Поздним вечером в понедельник поезд Джейсона прибыл в Мюнхен. Молодой человек потянулся, нахлобучил шляпу на голову, подхватил сумку. На ночь он поселится в гостинице (если будут свободные номера), найдет, где перекусить, а потом, как только спадет шумиха после юбилейной речи Гитлера, поищет себе на несколько дней пансион.
Завтра Джейсон планировал отправиться на поезде в Обераммергау. Не помешает посмотреть, как готовят к очередному сезону постановку «Страстей Христовых». Он мысленно набрасывал краткое содержание статьи: «Несмотря на вторжение в Польшу, несмотря на объявленную Францией и Англией войну, неужели “Страсти Христовы”, которые ставят в Обераммергау каждые десять лет, вновь откроют сезон? Неужели, несмотря на то, что война в разгаре, жители деревни целый сезон будут разыгрывать эту постановку? Неужели кто-то приедет посмотреть на нее?»

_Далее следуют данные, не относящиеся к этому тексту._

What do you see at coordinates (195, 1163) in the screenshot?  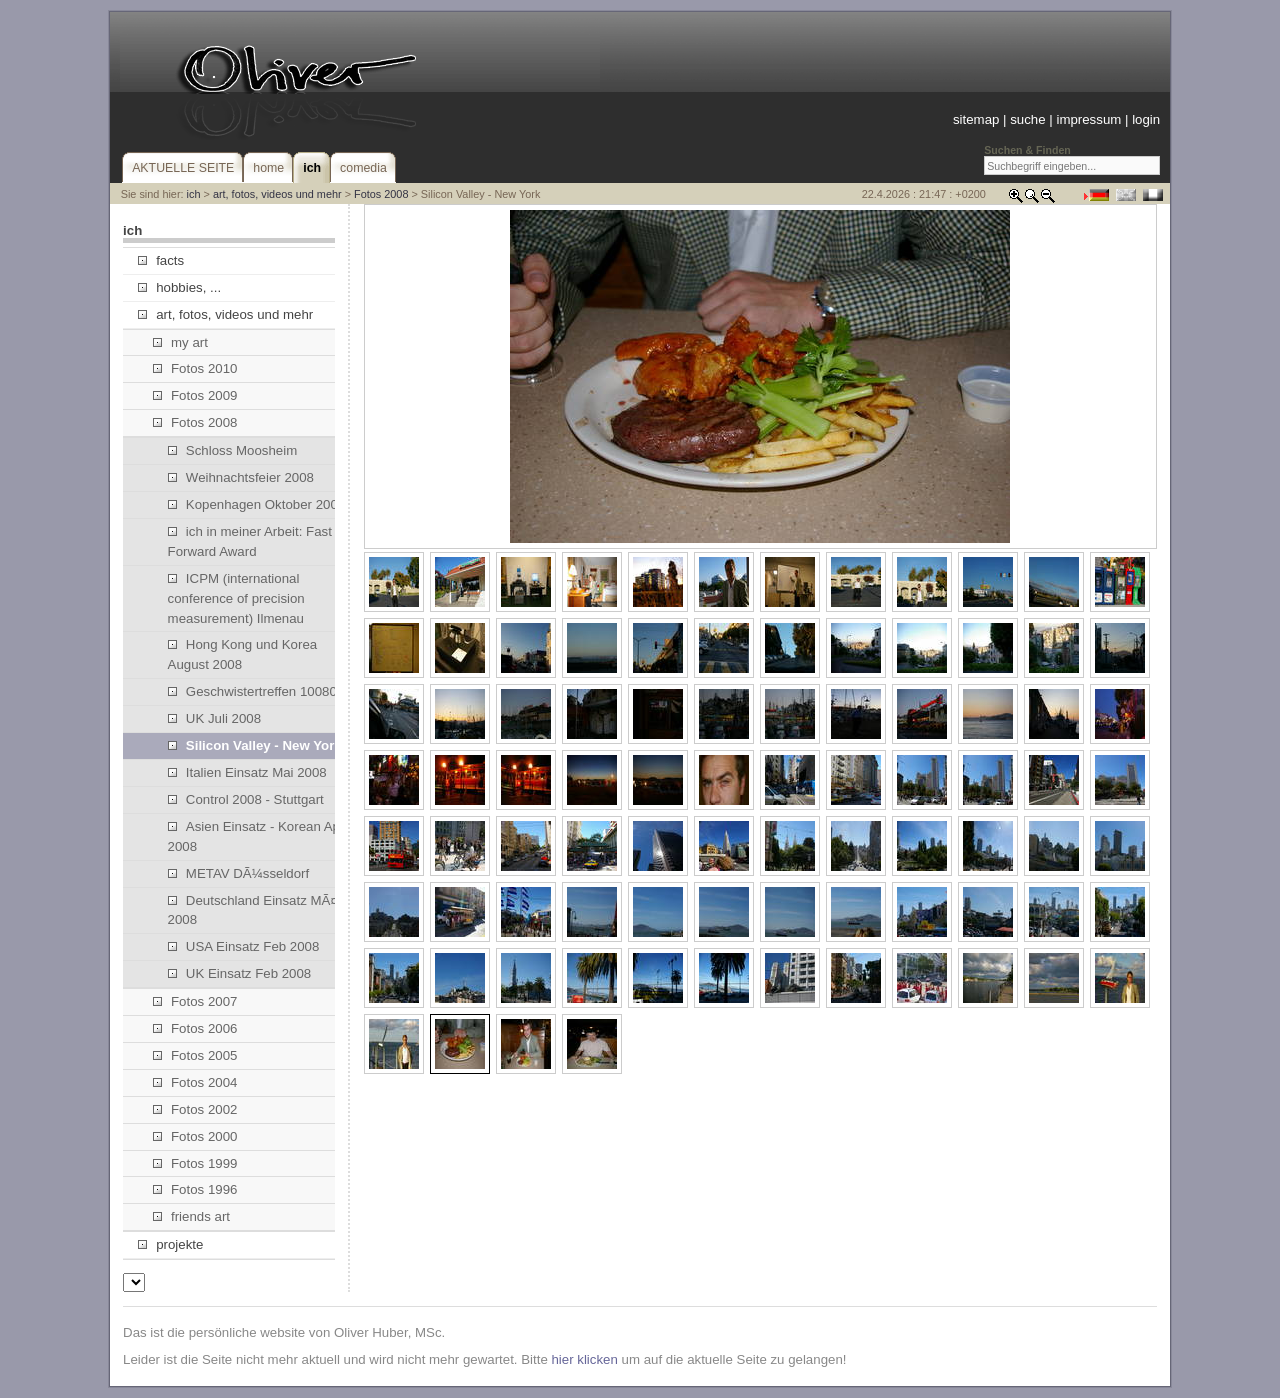 I see `Fotos 1999` at bounding box center [195, 1163].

Джейсон сомневался, что крепких, сильных мужчин, которые задействованы в главных ролях, не мобилизовали. Еще меньше мужчин осталось в гостиницах и магазинах к тому времени, как Гитлер призвал на военную службу население деревни. Журналист представить не мог, как небольшая деревушка сможет прокормить толпы зрителей на нынешние скудные продуктовые карточки. И как быть с отключениями электричества?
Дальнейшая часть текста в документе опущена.